Exercise description> Report the count of lines below that include "metal", without any other text.

Given information>
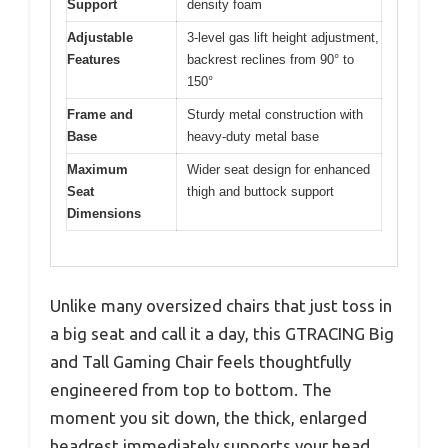
Support
density foam
Adjustable
3-level gas lift height adjustment,
Features
backrest reclines from 90° to
150°
Frame and
Sturdy metal construction with
Base
heavy-duty metal base
Maximum
Wider seat design for enhanced
Seat
thigh and buttock support
Dimensions
Unlike many oversized chairs that just toss in
a big seat and call it a day, this GTRACING Big
and Tall Gaming Chair feels thoughtfully
engineered from top to bottom. The
moment you sit down, the thick, enlarged
headrest immediately supports your head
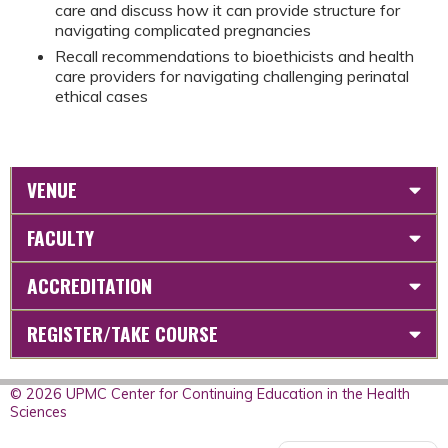
care and discuss how it can provide structure for
navigating complicated pregnancies
Recall recommendations to bioethicists and health
care providers for navigating challenging perinatal
ethical cases
VENUE
FACULTY
ACCREDITATION
REGISTER/TAKE COURSE
© 2026 UPMC Center for Continuing Education in the Health
Sciences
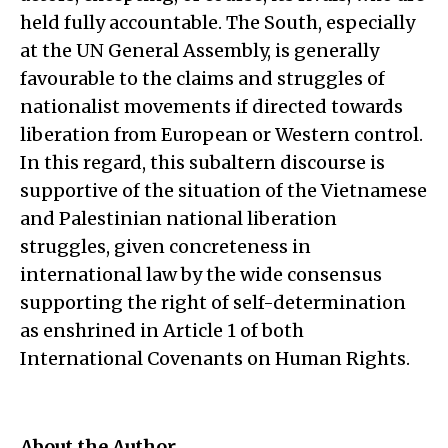
held fully accountable. The South, especially
at the UN General Assembly, is generally
favourable to the claims and struggles of
nationalist movements if directed towards
liberation from European or Western control.
In this regard, this subaltern discourse is
supportive of the situation of the Vietnamese
and Palestinian national liberation
struggles, given concreteness in
international law by the wide consensus
supporting the right of self-determination
as enshrined in Article 1 of both
International Covenants on Human Rights.
About the Author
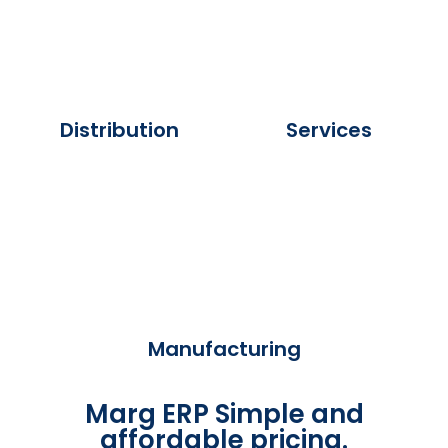
Distribution
Services
Manufacturing
Marg ERP Simple and
affordable pricing.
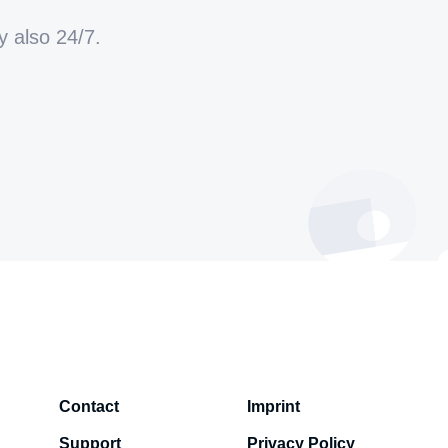
y also 24/7.
Contact
Imprint
Support
Privacy Policy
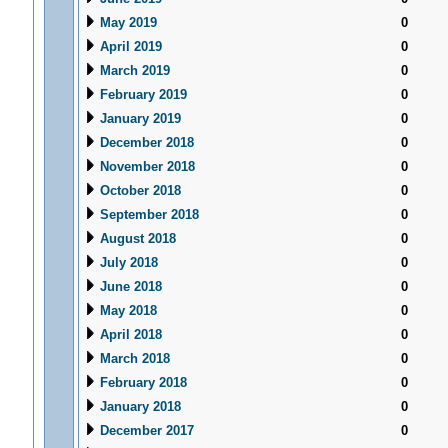
May 2019
0
April 2019
0
March 2019
0
February 2019
0
January 2019
0
December 2018
0
November 2018
0
October 2018
0
September 2018
0
August 2018
0
July 2018
0
June 2018
0
May 2018
0
April 2018
0
March 2018
0
February 2018
0
January 2018
0
December 2017
0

Result of the exercise> 2